Avoid any doctor who does not have hospital privileges and wants to perform surgery in his or her office; there is virtually no oversight in a doctor's office. Think twice about accepting treatment from a doctor practicing outside his or her specialty; many have little experience and limited training.
* Acquire an advocate. Being in a hospital or having a procedure is stressful. That's why having an advocate--a family member or a friend who is not sick or vulnerable and is more likely to remember things and to ask relevant questions--makes sense.

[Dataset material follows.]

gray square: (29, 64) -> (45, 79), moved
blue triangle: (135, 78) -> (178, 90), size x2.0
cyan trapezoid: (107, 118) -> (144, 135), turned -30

"I don't think any physician or nurse would say they would go into a hospital and not have someone looking out for them," said Millenson.
A trusted advocate may be especially important for elderly patients who may be confused or unable to fend for themselves.
The role of an advocate can run the gamut of concerns about hospital care, such as making sure that a patient is getting the right food, enough painkillers, the appropriate drugs and proper treatments.
* Practice full disclosure. Don't shop around frequently for new doctors, or if you do, tell the doctors who treat you what medications you're taking, including herbal or over-the-counter products. Some errors occur when patients don't tell their doctors what drugs they're using.
Consider using one pharmacy, which is more likely to keep your records in a central location on a computer. A pharmacist who knows you or has access to your complete records is more likely to spot an error and may use software designed to detect harmful drug interactions or allergies.
* Don't accept illegible prescriptions. If you can't read a prescription, request a more legible copy. Some errors are the result of doctors' notoriously bad penmanship. A Texas jury recently awarded a $450,000 judgment to the family of a 42-year-old man who sued a cardiologist and a pharmacist. The man died after being given an unusually high dose of Plendil, a drug to treat high blood pressure. The cardiologist had written a prescription for Isordil, a drug to treat angina.